Just hold on a second.
In-frigging-correct. Please learn a little something about the use of the English language at the time it was written. All regulated meant at the time, is they are properly trained and equipped.
As taken from Johnsons Dictionary of the English Language. 1799
to REGULATE.
1.To adjust by rule or method.
2.To direct
Regulate seems to have meant the same back then as it does now.
As taken from "Citizens in arms:The Army and the Militia in American society to the War of 1812" by Lawrence Cress.
"Resolving "that a well-regulated Militia, composed of the gentlemen, freeholders, and other freemen, is the natural strength and only stable security of a free Government," the Maryland convention acted in December 1774 to reorganize its militia under a popularly elected officers corp. ...Six month later, in an effort to provide a source of manpower for the newly formed Continental army, Congress recommended that all states adopt the republican principles embodied in the Massachusetts militia structure. ...By early fall [1775] provincial assemblies in Maryland, New York, New Jersey, Pennsylvania, Virginia, New Hampshire, and North Carolina had taken steps to comply with the congressional recommendations. - Cress, pp. 48-49
So they let EVERYONE in,huh.Didn't exclude anybody,did they?

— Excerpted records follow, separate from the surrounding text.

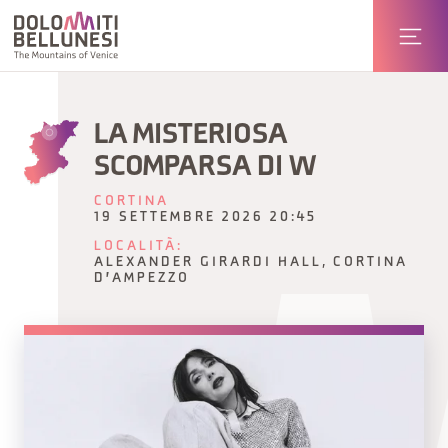
LA MISTERIOSA
SCOMPARSA DI W
CORTINA
19 SETTEMBRE 2026 20:45
LOCALITÀ:
ALEXANDER GIRARDI HALL, CORTINA
D'AMPEZZO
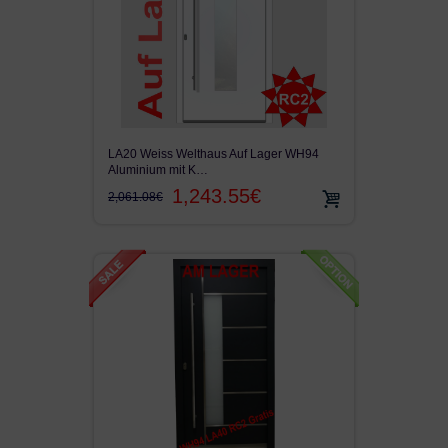
LA20 Weiss Welthaus Auf Lager WH94
Aluminium mit K…
1,243.55€
2,061.08€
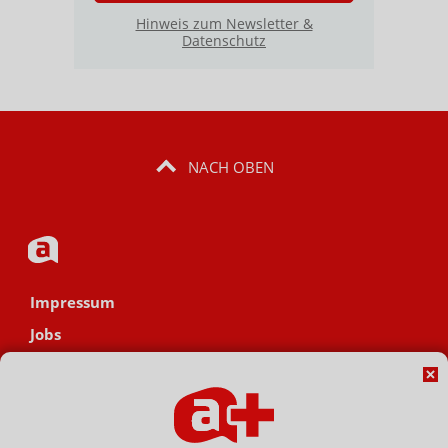
Hinweis zum Newsletter &
Datenschutz
NACH OBEN
Impressum
Jobs
Datenschutz
AGB
Netiquette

Mabye I'm just thinking a little too modern here but wouldn't listing those who were allowed (or were mandated,yes all FREE men were mandated) to serve mean that those who were not listed could't?I/E Regulating who can and cannot serve.
Not for nothing,I would have thought that one supporting member would have a little more respect toward another. To try and prove a point with cuss words the suggestion that I learn a little about the english language and its use "back then" sounds a little 7 post troll-ish.